Tapete sanitizante | Por Ana García Bergua

Husos y costumbres | Nuestras columnistas

El tapete sanitizante en todas partes será a la larga el símbolo de nuestra desconfianza, la desazón y la esperanza en el futuro que nunca muere y algo deja.

"Yo me pregunto qué hacen por todas partes, terrosos y amargados". (Foto: Mauricio Román)
Ana García Bergua
Ciudad de México /

Desde que nos dijeron que los tapetes sanitizantes (menudo adjetivo) no sirven para gran cosa contra el covid, los pisamos con cierto desprecio y ganas de mandarlos a volar, pero nadie los quita. Yo me pregunto qué hacen por todas partes, terrosos y amargados, sin charquito de desinfectante ni perro que les ladre, a veces pateados en algún rincón, junto a la infaltable jerga seca y arrugada. Los dos tapetes negros en fila, uno liso y otro con rugosidades de diseño pop, son más similares a aquellas plantas de plástico que a la larga se pondrán grises; mejor sería regresar al clásico tapete peludo que hasta chicles atrapaba.

Habrá quien piensa ahorrarse la limpieza dejando que uno recoja un poco de polvo del tapete en la mullida suela y lo esparza cuidadosamente, paso a paso, por todo el local. O será quizá un signo de que, aunque la plaga amaine, se siguen tomando todas las precauciones, incluidas las aparentemente inútiles. Si fuera así, habríamos de cargar estampitas religiosas y gotitas mágicas, como ciertos individuos que nos gobiernan, a la espera de que se arreglen las desgracias por obra del altísimo.

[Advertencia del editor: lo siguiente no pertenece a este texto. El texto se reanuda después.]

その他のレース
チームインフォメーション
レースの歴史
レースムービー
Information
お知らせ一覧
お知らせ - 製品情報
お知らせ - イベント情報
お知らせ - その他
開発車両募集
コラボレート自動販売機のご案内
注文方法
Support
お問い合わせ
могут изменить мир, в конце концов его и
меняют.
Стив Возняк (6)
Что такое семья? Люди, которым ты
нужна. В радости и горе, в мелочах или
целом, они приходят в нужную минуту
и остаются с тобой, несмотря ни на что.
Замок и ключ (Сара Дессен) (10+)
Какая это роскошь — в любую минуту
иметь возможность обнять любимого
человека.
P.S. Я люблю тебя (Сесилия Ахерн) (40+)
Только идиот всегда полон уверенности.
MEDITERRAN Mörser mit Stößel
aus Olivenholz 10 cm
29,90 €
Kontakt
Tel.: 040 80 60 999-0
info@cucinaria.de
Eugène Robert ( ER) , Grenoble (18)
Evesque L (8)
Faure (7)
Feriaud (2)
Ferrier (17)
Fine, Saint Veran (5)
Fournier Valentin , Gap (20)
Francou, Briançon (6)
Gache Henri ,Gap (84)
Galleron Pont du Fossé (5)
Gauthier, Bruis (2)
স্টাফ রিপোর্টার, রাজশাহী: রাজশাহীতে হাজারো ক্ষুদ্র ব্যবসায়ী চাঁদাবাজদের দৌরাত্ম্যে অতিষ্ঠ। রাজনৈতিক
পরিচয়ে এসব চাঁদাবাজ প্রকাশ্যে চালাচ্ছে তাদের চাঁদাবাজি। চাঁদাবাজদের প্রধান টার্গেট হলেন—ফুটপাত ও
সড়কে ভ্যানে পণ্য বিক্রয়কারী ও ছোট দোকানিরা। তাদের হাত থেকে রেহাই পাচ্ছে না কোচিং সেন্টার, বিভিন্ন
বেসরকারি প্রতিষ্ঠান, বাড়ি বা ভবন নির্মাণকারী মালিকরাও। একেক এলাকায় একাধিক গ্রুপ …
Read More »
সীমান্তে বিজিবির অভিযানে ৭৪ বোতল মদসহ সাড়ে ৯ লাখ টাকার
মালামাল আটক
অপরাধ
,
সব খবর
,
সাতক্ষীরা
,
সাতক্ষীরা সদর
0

En los hospitales y los consultorios, eso sí, no faltan los tapetes con todo y su agua mágica, y ahí se justifica su uso por la necesidad de desinfección contra toda clase de enfermedades que llegan en los zapatos, amén de las que reptan por las piernas. Pero el tapete sanitizante en todas partes será a la larga el símbolo de nuestra desconfianza, la desazón y la esperanza en el futuro que nunca muere y algo deja, a pesar de los destrozos que han caracterizado a estos años. Ahora que salimos, cada vez más, a la gloria de vernos y abrazarnos sin tanto temor, ahora que ya casi, ya casi, nos quitaremos las mascarillas en los interiores —y debo confesar que ya me acostumbré a la dichosa máscara, hasta siento temor de quitármela, traer la cara desnuda y desprotegida— miro los tapetes sanitizantes tercos y polvosos por todas partes como una de esas costumbres que pervivirán por siempre, como los nudos imposibles de deshacer en las bolsas de plástico del mercado. Serán uno de tantos sucedáneos del “no sea cochino” con que se educa en la limpieza a todo mexicano de pro.

Y ahora que nuestra vida son los virus que nos atacarán hasta morir, resulta que un hongo maligno secó la palmera de Reforma y hubo hasta una bonita ceremonia para despedirla. Al parecer se aceptan las sugerencias para sustituir a la agraciada planta con una especie que no corra tantos riesgos; yo he decidido proponer que en su lugar se siembre una gran jardinera con forma de tapete sanitizante. No faltará quien la pise por los siglos de los siglos, amén.